*** Opening of DATASET EXTRACT ***

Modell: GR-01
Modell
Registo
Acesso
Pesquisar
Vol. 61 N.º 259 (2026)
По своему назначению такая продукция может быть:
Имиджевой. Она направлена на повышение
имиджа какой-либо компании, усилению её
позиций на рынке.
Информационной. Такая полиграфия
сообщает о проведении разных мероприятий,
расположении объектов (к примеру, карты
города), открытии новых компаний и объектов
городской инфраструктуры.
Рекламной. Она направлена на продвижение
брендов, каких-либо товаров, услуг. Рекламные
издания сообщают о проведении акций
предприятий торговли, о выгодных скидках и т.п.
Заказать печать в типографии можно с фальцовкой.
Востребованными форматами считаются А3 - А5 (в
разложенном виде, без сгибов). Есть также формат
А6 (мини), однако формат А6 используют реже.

*** Close of DATASET EXTRACT ***
*** Opening of DATASET EXTRACT ***

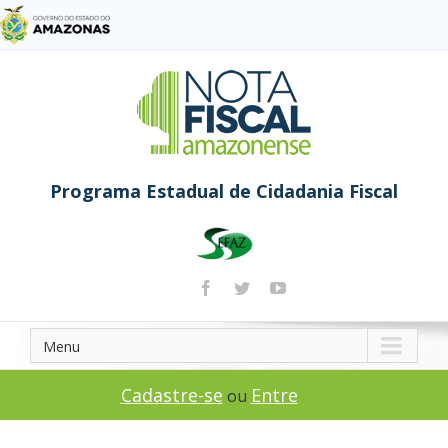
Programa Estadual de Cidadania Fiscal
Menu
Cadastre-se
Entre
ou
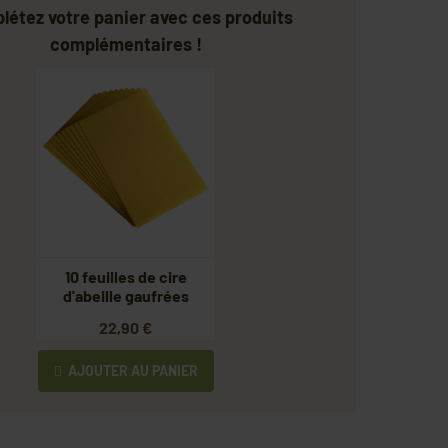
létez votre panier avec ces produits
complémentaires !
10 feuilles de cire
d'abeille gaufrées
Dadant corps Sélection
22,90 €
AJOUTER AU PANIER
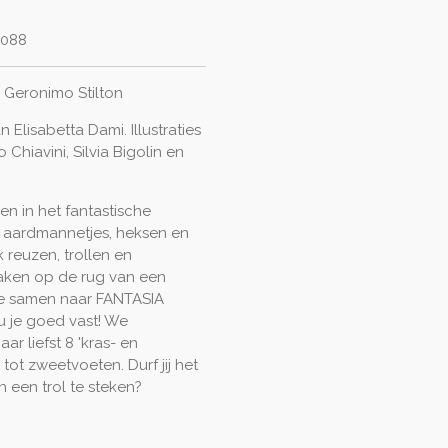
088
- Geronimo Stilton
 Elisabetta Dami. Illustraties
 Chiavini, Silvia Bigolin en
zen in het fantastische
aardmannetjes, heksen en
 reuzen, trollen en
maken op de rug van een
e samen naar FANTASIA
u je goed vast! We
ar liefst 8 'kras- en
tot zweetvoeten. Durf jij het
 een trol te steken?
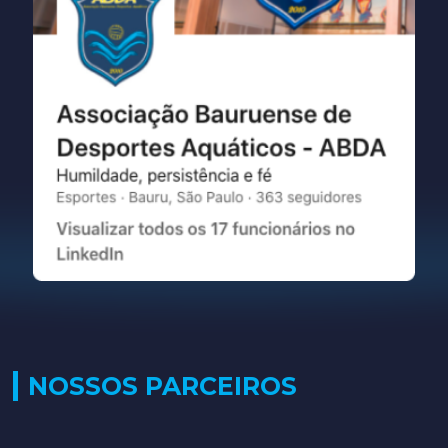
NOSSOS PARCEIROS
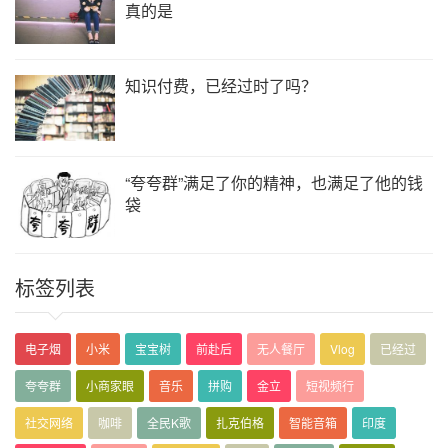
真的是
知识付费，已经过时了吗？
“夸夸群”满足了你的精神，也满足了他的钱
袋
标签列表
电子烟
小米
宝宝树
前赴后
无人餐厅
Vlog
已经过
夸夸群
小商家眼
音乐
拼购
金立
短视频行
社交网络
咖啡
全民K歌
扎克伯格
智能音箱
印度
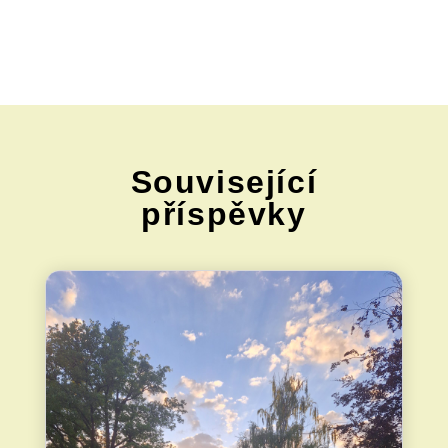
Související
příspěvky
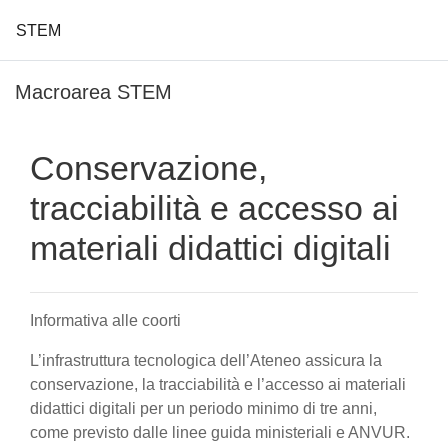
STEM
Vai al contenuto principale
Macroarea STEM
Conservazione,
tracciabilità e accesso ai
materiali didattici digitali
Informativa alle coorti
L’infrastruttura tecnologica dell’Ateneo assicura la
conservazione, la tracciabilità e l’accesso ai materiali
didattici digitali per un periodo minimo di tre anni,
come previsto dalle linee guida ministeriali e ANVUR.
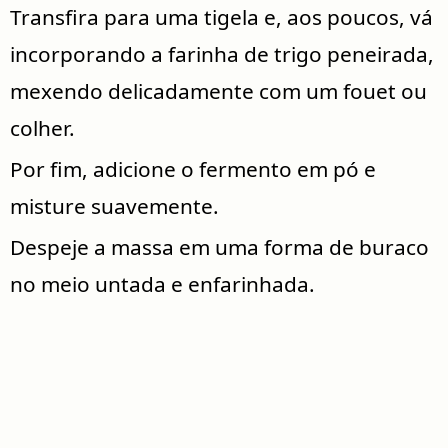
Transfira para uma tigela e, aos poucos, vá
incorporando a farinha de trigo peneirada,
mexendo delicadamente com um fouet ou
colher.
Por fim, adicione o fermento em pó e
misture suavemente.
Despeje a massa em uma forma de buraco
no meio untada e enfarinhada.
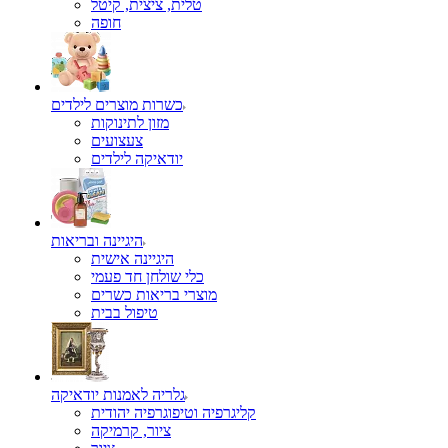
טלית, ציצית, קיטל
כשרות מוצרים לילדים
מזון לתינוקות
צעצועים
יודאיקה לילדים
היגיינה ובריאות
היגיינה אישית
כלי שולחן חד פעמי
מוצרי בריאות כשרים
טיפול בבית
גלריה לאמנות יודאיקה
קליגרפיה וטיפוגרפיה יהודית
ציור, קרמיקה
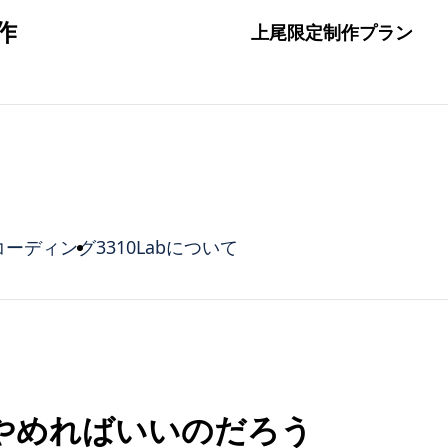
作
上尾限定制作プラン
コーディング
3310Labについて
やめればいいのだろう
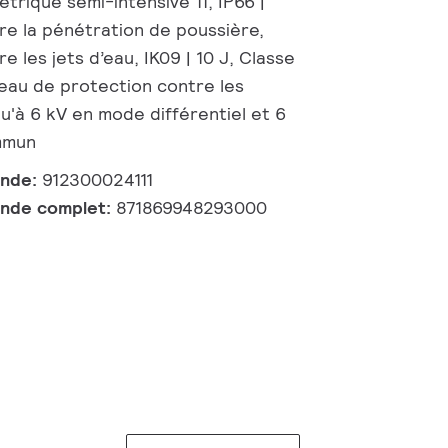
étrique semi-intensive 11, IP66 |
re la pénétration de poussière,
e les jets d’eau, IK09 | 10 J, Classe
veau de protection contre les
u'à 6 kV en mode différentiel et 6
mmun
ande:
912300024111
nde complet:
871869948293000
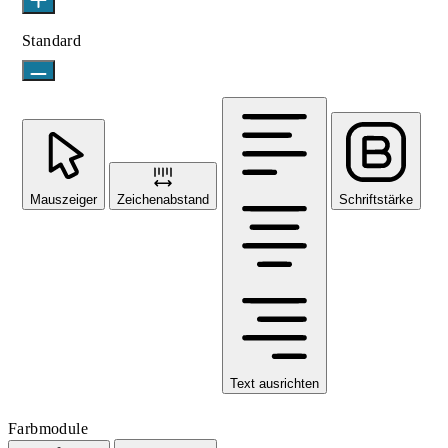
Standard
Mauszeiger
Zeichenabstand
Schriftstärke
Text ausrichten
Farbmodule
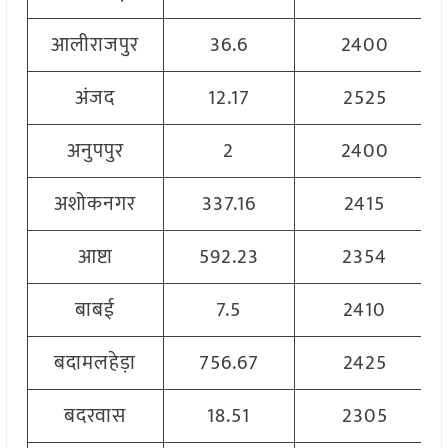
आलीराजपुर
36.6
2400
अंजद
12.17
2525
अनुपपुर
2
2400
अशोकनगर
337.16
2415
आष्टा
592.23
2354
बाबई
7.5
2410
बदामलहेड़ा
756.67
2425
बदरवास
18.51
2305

*** Close of DATASET EXTRACT ***
*** Opening of DATASET EXTRACT ***

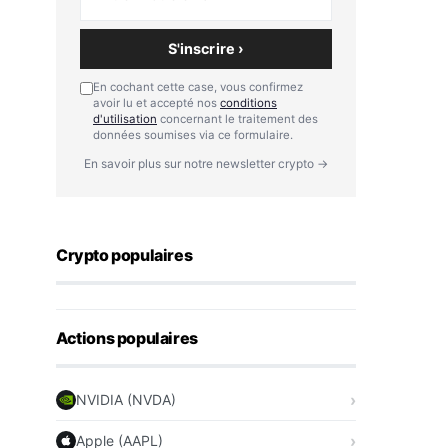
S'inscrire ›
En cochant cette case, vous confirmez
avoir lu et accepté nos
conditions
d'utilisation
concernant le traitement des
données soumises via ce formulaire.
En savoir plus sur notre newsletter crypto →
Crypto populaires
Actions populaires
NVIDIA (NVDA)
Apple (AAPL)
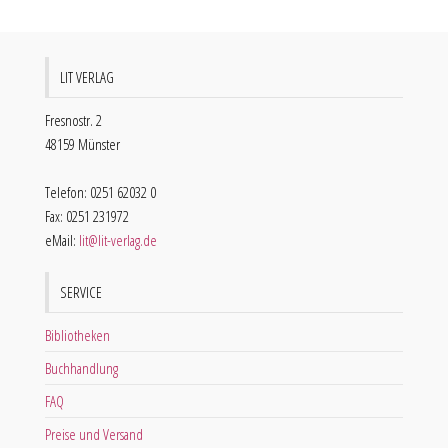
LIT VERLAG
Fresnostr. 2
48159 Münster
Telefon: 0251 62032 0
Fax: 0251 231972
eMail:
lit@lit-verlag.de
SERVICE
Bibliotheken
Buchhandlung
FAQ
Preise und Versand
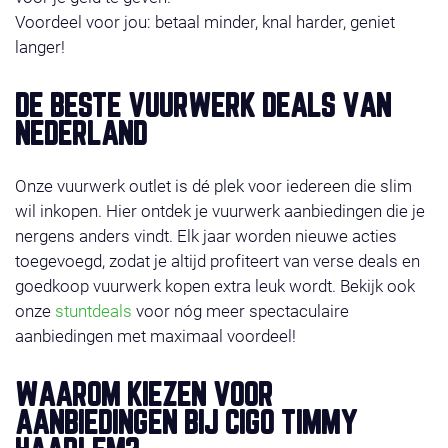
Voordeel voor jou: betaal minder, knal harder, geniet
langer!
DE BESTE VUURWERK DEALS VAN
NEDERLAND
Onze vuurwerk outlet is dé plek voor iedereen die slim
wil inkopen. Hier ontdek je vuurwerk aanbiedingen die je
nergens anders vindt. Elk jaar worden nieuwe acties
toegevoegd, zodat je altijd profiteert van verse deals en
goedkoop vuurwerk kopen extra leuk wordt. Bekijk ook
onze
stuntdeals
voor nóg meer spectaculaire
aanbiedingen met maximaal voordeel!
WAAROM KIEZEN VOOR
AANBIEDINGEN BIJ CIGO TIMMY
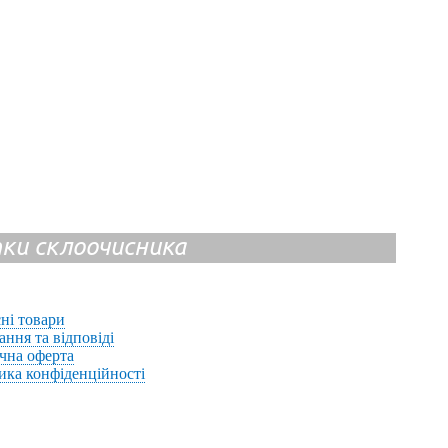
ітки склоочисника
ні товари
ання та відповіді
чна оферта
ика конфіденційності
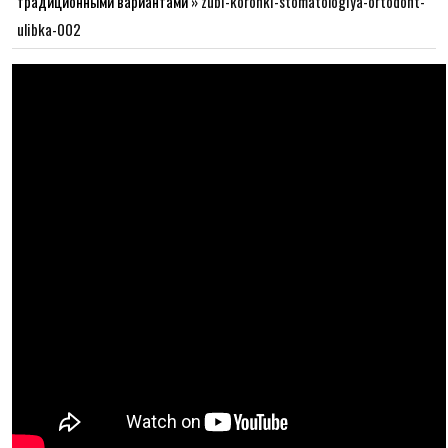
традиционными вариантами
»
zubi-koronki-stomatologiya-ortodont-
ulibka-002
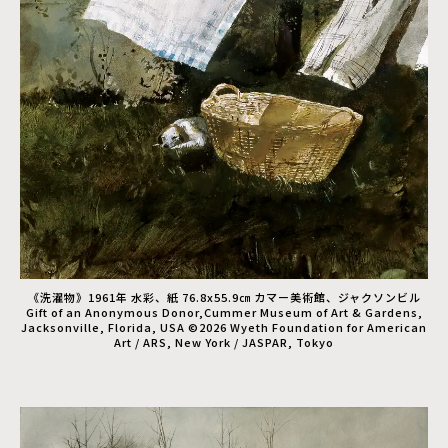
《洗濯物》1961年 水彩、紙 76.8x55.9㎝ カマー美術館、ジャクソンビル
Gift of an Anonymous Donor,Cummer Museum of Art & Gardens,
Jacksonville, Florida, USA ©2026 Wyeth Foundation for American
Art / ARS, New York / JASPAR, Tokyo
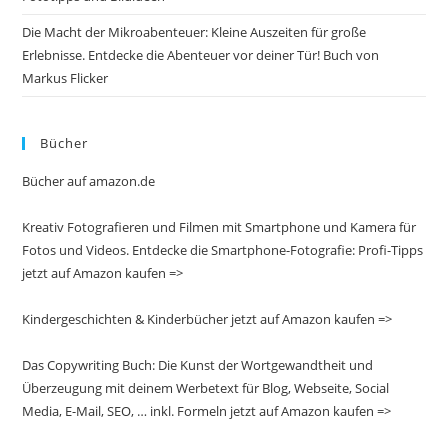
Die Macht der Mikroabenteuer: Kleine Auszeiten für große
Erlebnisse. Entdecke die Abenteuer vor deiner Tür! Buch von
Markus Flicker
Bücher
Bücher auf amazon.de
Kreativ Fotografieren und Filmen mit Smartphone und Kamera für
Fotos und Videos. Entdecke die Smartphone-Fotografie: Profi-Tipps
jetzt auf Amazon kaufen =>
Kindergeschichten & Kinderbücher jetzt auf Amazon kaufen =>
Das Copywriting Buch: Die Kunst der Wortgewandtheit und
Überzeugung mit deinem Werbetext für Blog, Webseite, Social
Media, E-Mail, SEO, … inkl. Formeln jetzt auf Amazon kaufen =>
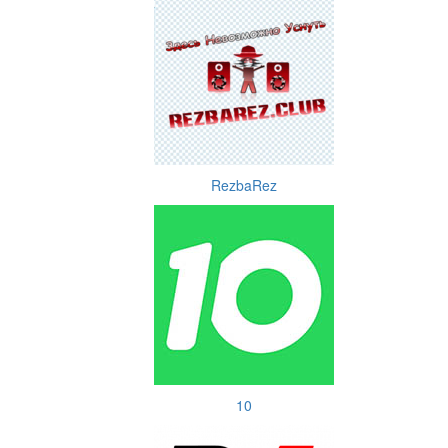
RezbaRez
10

*** Close of DATASET EXTRACT ***

- **TO DO**: Filter the records down to the lines containing the word "jetzt", and copy those.

- **SOLUTION FOR THIS TASK**:
jetzt auf Amazon kaufen =>
Kindergeschichten & Kinderbücher jetzt auf Amazon kaufen =>
Media, E-Mail, SEO, … inkl. Formeln jetzt auf Amazon kaufen =>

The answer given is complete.